Playing with fire

Will he or won't he? The question is meant for President Trump. But the answer affects everyone on the planet.

You don’t need to be a geopolitical genius to realize that a conflict with Iran isn’t simply of regional significance.

And that 20% of the world’s oil passes through the Strait of Hormuz, so a crisis there will have a direct impact on the markets and the global economy.

The negotiations in Geneva didn’t have a meaningful outcome and will theoretically resume next week, but with prospects unknown and unknowable.

Still more so, because a deal won’t be easy to reach.

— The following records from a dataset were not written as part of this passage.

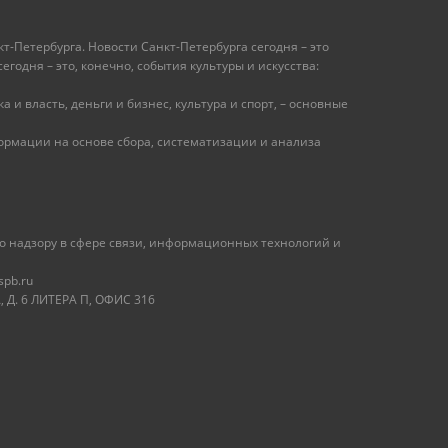
т-Петербурга. Новости Санкт-Петербурга сегодня – это
одня – это, конечно, события культуры и искусства:
 и власть, деньги и бизнес, культура и спорт, – основные
рмации на основе сбора, систематизации и анализа
 надзору в сфере связи, информационных технологий и
spb.ru
 Д. 6 ЛИТЕРА П, ОФИС 316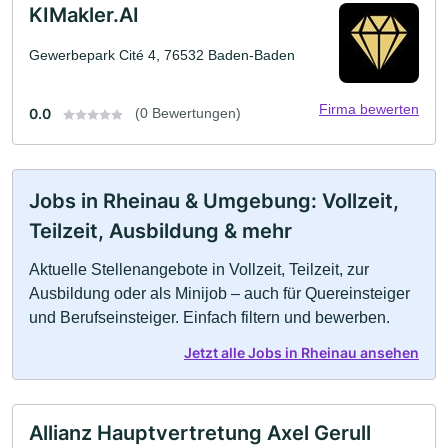
KIMakler.AI
Gewerbepark Cité 4, 76532 Baden-Baden
Firma bewerten
0.0
(0 Bewertungen)
Jobs in Rheinau & Umgebung: Vollzeit,
Teilzeit, Ausbildung & mehr
Aktuelle Stellenangebote in Vollzeit, Teilzeit, zur
Ausbildung oder als Minijob – auch für Quereinsteiger
und Berufseinsteiger. Einfach filtern und bewerben.
Jetzt alle Jobs in Rheinau ansehen
Allianz Hauptvertretung Axel Gerull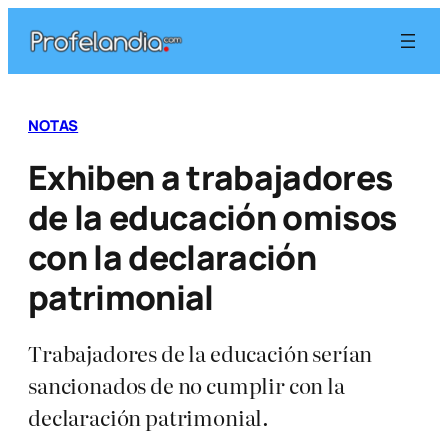
Saltar
al
contenido
NOTAS
Exhiben a trabajadores
de la educación omisos
con la declaración
patrimonial
Trabajadores de la educación serían
sancionados de no cumplir con la
declaración patrimonial.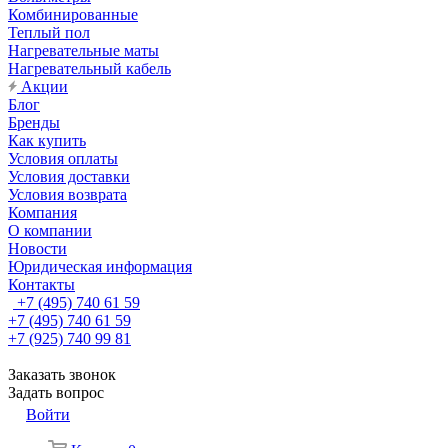
Комбинированные
Теплый пол
Нагревательные маты
Нагревательный кабель
Акции
Блог
Бренды
Как купить
Условия оплаты
Условия доставки
Условия возврата
Компания
О компании
Новости
Юридическая информация
Контакты
+7 (495) 740 61 59
+7 (495) 740 61 59
+7 (925) 740 99 81
Заказать звонок
Задать вопрос
Войти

The regime in Tehran has recently had to deal with riots which left thousands dead and have pushed it the limits of its endurance. Iran has no allies, its militia in the Islamic world have collapsed (Hamas, Hezbollah…), and I don’t see many others taking an interest in seeing it live to fight another day.

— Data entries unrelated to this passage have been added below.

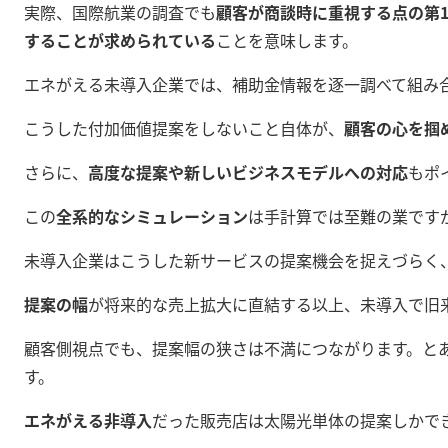
実際、国際航業の調査でも
顧客が商談時に重視する点の第1
することが求められている
ことを意味します。
エネがえる未導入企業では、補助金情報を逐一調べて組み
こうした付加価値提案をしないこと自体が、
顧客の心を掴
さらに、
高度な提案や新しいビジネスモデルへの対応
もポ
この
全系的なシミュレーション
は手計算では至難の業です
未導入企業はこうした新サービスの提案機会を捉えづらく
提案の幅
が将来的な売上拡大に直結する以上、未導入で旧
顧客側視点でも、提案幅の狭さは不満につながります。と
す。
エネがえる非導入
だった販売店は太陽光単体の提案しかで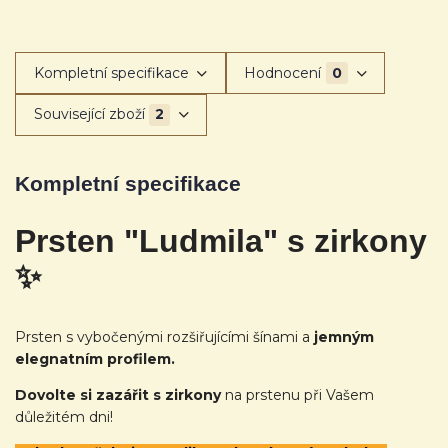
Kompletní specifikace
Hodnocení
0
Související zboží
2
Kompletní specifikace
Prsten "Ludmila" s zirkony
✨
Prsten s vybočenými rozšiřujícími šínami a
jemným
elegnatním profilem.
Dovolte si zazářit s zirkony
na prstenu při Vašem
důležitém dni!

It is surely worth noting that, as the tensions peaked, the President of India made an official visit to Israel!

On the other hand, the Trump presidency’s “honeymoon” period with the American public has most probably come to an end. With American voters heading to the polls in November for the mid-terms, which don’t traditionally favor the incumbent in the White House.

Of course, the domestic audience that Trump seems to primarily care about don’t seem interested in Iran, with America’s domestic problems taking precedence now over international fantasies. In the (almost) two hours he spent bragging from the floor of Congress, it’s doubtful that Trump spent even three minutes on Tehran.

Does all of this mean war? Not necessarily. But they do mean he’s playing with fire, and when you do that, you can never know when you’re going to get your fingers burned.

It seems the US military leadership is generally against any potential conflict with Iran, but it doesn’t seem that the White House is lending them even half an ear.

On the other hand, of course, you don’t usually deploy aircraft carriers, planes and armies, only to pack up and go home quietly a few weeks later.

The cost of such a mobilization is a deterrent in itself. Even if the cost of a generalized conflict seems too heavy to bear.

The truth is, you simply can’t know what either side is going to do. Neither the current occupants of the White House nor the mullahs in Tehran are paragons of rationality, after all.

A providential de-escalation would certainly be a Godsend. Perhaps even a gift from Allah.